#### [Problem description]
Sift the material for lines containing "screenshot", and return them.

#### [Material for this task]
::::::
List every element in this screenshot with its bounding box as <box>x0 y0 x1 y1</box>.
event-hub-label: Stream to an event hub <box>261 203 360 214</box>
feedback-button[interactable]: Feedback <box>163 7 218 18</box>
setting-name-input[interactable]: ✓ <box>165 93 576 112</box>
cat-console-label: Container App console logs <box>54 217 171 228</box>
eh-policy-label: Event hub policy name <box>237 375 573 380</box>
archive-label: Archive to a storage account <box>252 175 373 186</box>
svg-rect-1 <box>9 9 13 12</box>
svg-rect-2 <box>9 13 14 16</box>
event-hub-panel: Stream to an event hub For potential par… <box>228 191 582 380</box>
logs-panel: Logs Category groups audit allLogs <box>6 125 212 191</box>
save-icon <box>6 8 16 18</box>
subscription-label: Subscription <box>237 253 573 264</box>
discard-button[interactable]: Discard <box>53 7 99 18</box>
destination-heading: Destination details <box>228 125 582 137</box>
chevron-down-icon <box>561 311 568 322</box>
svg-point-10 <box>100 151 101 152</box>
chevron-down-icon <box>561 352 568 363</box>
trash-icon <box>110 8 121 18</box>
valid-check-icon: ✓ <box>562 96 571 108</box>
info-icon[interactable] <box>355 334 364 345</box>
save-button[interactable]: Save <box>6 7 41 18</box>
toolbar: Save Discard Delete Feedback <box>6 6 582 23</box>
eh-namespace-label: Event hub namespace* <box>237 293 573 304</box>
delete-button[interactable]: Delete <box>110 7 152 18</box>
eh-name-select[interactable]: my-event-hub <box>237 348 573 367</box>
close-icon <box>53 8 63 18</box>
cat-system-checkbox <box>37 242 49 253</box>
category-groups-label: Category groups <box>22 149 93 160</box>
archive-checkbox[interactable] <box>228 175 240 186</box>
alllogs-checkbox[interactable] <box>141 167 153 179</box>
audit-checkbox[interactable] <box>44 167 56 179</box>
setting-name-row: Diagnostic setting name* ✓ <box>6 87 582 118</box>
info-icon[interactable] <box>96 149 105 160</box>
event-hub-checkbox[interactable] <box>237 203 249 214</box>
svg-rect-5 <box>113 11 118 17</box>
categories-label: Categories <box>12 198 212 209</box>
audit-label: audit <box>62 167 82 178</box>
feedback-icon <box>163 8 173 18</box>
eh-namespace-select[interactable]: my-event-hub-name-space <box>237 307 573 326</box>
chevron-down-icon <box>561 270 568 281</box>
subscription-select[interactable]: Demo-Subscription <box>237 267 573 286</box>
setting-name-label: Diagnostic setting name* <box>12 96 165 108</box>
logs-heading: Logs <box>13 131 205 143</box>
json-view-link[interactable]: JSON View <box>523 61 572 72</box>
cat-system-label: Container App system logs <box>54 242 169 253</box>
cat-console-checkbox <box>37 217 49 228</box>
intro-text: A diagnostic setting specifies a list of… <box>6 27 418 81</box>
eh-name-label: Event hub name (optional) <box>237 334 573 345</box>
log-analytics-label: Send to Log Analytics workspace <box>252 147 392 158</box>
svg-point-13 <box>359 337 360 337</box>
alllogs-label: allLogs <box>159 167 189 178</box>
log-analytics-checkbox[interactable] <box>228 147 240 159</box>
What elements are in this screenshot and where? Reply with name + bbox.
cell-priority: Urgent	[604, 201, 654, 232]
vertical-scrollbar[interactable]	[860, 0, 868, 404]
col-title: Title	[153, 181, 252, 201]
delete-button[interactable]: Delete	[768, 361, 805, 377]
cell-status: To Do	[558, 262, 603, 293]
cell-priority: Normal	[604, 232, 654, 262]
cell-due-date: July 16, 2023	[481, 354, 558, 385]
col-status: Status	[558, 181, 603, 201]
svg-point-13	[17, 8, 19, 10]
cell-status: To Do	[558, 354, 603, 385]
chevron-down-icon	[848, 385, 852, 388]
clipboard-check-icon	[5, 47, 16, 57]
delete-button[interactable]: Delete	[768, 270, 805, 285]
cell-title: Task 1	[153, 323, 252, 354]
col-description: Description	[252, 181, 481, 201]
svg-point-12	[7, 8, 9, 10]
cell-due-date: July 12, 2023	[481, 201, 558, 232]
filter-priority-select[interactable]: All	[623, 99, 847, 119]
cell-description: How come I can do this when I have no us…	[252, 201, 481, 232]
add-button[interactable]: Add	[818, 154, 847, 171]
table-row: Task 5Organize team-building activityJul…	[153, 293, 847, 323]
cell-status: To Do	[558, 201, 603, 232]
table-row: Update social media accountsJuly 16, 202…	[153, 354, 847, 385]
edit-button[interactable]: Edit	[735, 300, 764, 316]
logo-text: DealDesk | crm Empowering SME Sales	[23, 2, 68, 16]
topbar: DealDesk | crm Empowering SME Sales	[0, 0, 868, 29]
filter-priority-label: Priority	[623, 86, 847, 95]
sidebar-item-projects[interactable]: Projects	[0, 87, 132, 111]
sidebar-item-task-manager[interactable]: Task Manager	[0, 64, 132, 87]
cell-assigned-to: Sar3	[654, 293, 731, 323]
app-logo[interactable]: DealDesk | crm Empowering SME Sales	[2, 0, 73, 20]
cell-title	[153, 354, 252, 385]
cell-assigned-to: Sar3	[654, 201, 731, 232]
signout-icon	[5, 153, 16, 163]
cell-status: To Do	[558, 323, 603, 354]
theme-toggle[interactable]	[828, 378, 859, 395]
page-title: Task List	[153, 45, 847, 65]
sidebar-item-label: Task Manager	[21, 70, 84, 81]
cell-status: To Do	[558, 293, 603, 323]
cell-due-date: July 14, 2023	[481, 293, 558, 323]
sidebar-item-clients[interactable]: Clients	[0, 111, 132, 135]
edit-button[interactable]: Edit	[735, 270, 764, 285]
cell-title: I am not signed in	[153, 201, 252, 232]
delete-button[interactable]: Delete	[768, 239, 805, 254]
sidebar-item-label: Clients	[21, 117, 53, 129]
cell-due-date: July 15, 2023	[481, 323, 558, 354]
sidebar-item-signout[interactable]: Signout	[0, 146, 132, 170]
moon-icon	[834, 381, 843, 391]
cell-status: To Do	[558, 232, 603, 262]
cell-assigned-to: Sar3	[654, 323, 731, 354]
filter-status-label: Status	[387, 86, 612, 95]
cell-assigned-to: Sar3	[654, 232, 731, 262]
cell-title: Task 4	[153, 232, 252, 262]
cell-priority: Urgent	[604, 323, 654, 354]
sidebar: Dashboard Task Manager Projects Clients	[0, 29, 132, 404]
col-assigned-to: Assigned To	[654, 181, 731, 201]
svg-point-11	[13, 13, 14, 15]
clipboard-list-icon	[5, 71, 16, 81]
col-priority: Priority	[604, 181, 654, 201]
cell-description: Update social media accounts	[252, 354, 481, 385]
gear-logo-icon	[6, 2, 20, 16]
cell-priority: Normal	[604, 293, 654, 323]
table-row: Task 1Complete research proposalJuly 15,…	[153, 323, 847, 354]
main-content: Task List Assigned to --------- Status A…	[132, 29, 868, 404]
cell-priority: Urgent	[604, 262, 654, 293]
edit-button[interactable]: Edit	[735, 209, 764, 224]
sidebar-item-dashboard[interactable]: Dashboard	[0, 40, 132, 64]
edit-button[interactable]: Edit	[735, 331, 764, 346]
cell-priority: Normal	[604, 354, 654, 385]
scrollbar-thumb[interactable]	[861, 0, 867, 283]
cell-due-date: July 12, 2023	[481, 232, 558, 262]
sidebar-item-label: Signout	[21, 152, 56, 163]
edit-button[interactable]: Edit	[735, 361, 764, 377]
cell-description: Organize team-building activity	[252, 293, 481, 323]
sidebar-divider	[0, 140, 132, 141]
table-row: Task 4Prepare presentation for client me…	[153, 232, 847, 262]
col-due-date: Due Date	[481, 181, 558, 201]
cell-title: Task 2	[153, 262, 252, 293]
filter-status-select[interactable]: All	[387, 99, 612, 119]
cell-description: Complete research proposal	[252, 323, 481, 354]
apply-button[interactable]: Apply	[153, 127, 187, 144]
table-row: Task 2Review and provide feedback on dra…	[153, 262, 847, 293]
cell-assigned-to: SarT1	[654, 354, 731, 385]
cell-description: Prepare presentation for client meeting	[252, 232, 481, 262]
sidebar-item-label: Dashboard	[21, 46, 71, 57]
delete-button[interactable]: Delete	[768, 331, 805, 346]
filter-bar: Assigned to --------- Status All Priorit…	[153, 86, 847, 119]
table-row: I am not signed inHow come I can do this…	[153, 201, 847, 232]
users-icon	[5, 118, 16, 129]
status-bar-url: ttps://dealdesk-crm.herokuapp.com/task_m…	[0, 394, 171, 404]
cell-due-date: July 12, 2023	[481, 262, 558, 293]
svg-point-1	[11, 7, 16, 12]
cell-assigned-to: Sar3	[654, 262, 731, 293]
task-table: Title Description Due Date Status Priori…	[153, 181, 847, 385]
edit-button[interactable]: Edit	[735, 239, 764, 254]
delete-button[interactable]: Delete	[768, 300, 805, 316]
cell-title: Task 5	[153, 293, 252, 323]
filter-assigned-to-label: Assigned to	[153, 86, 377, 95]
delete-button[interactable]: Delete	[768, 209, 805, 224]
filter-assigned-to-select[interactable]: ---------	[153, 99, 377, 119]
::::::
#### [Result for this exercise]
List every element in this screenshot with its bounding box as <box>x0 y0 x1 y1</box>.
What elements are in this screenshot and where? Reply with name + bbox.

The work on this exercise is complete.